• _Problem details_
Your answer should be one number: how many lines of the records hold the string "Training".

• _Listed records_
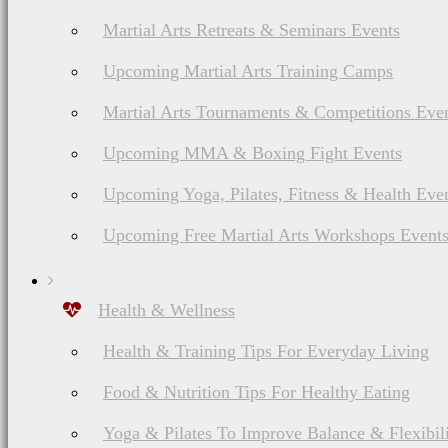
Martial Arts Retreats & Seminars Events
Upcoming Martial Arts Training Camps
Martial Arts Tournaments & Competitions Eve
Upcoming MMA & Boxing Fight Events
Upcoming Yoga, Pilates, Fitness & Health Eve
Upcoming Free Martial Arts Workshops Event
Health & Wellness
Health & Training Tips For Everyday Living
Food & Nutrition Tips For Healthy Eating
Yoga & Pilates To Improve Balance & Flexibil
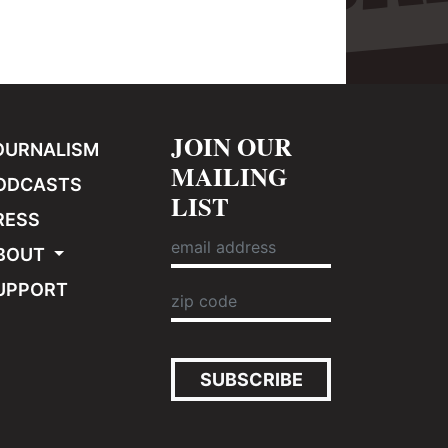
JOIN OUR
OURNALISM
MAILING
ODCASTS
LIST
RESS
BOUT
UPPORT
SUBSCRIBE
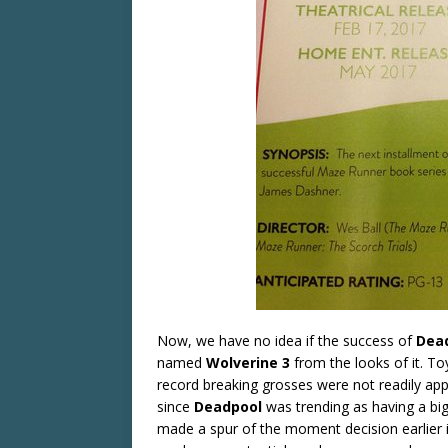
Now, we have no idea if the success of
Dea
named
Wolverine
3
from the looks of it. T
record breaking grosses were not readily app
since
Deadpool
was trending as having a bi
made a spur of the moment decision earlier 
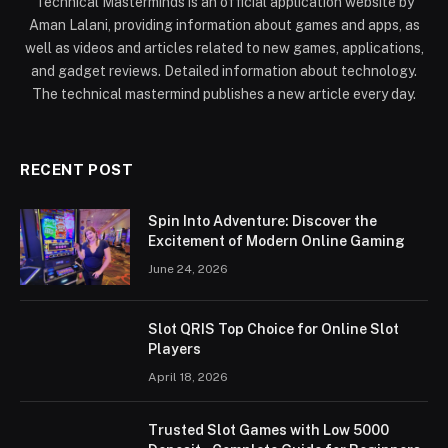
Technical Masterminds is an official application website by
Aman Lalani, providing information about games and apps, as
well as videos and articles related to new games, applications,
and gadget reviews. Detailed information about technology.
The technical mastermind publishes a new article every day.
RECENT POST
Spin Into Adventure: Discover the
Excitement of Modern Online Gaming
June 24, 2026
Slot QRIS Top Choice for Online Slot
Players
April 18, 2026
Trusted Slot Games with Low 5000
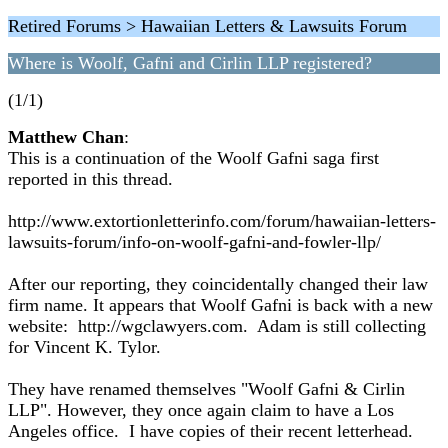
Retired Forums > Hawaiian Letters & Lawsuits Forum
Where is Woolf, Gafni and Cirlin LLP registered?
(1/1)
Matthew Chan
:
This is a continuation of the Woolf Gafni saga first
reported in this thread.
http://www.extortionletterinfo.com/forum/hawaiian-letters-
lawsuits-forum/info-on-woolf-gafni-and-fowler-llp/
After our reporting, they coincidentally changed their law
firm name. It appears that Woolf Gafni is back with a new
website: http://wgclawyers.com. Adam is still collecting
for Vincent K. Tylor.
They have renamed themselves "Woolf Gafni & Cirlin
LLP". However, they once again claim to have a Los
Angeles office. I have copies of their recent letterhead.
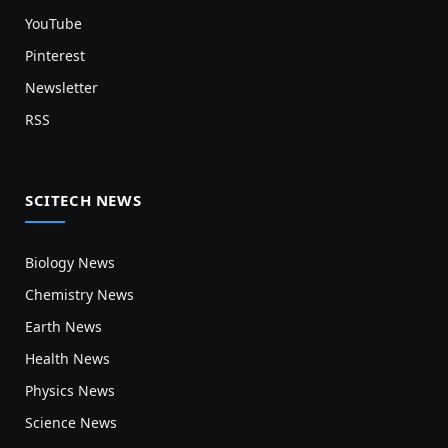
YouTube
Pinterest
Newsletter
RSS
SCITECH NEWS
Biology News
Chemistry News
Earth News
Health News
Physics News
Science News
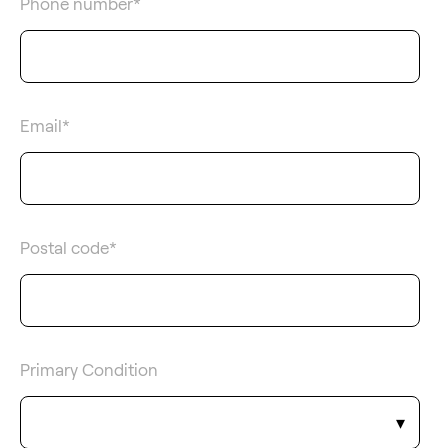
Phone number
*
Email
*
Postal code
*
Primary Condition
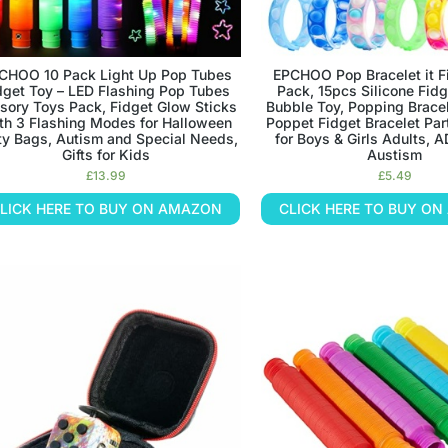
CHOO 10 Pack Light Up Pop Tubes
EPCHOO Pop Bracelet it F
dget Toy – LED Flashing Pop Tubes
Pack, 15pcs Silicone Fid
sory Toys Pack, Fidget Glow Sticks
Bubble Toy, Popping Bracel
th 3 Flashing Modes for Halloween
Poppet Fidget Bracelet Par
ty Bags, Autism and Special Needs,
for Boys & Girls Adults, 
Gifts for Kids
Austism
£
13.99
£
5.49
LICK HERE TO BUY ON AMAZON
CLICK HERE TO BUY O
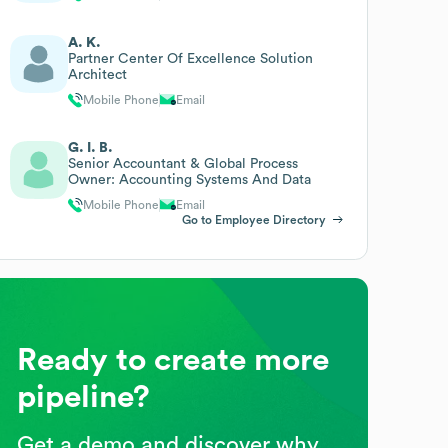
A. K.
Partner Center Of Excellence Solution
Architect
Mobile Phone
Email
G. I. B.
Senior Accountant & Global Process
Owner: Accounting Systems And Data
Mobile Phone
Email
Go to Employee Directory
Ready to create more
pipeline?
Get a demo and discover why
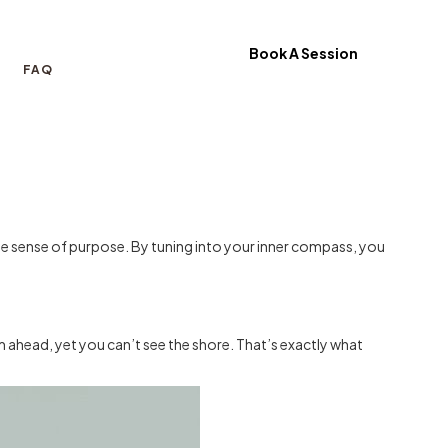
Book A Session
FAQ
nuine sense of purpose. By tuning into your inner compass, you
 ahead, yet you can’t see the shore. That’s exactly what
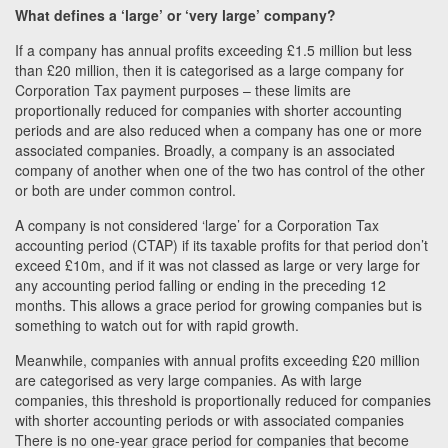
What defines a ‘large’ or ‘very large’ company?
If a company has annual profits exceeding £1.5 million but less
than £20 million, then it is categorised as a large company for
Corporation Tax payment purposes – these limits are
proportionally reduced for companies with shorter accounting
periods and are also reduced when a company has one or more
associated companies. Broadly, a company is an associated
company of another when one of the two has control of the other
or both are under common control.
A company is not considered ‘large’ for a Corporation Tax
accounting period (CTAP) if its taxable profits for that period don’t
exceed £10m, and if it was not classed as large or very large for
any accounting period falling or ending in the preceding 12
months. This allows a grace period for growing companies but is
something to watch out for with rapid growth.
Meanwhile, companies with annual profits exceeding £20 million
are categorised as very large companies. As with large
companies, this threshold is proportionally reduced for companies
with shorter accounting periods or with associated companies
There is no one-year grace period for companies that become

• _Exercise answer_
2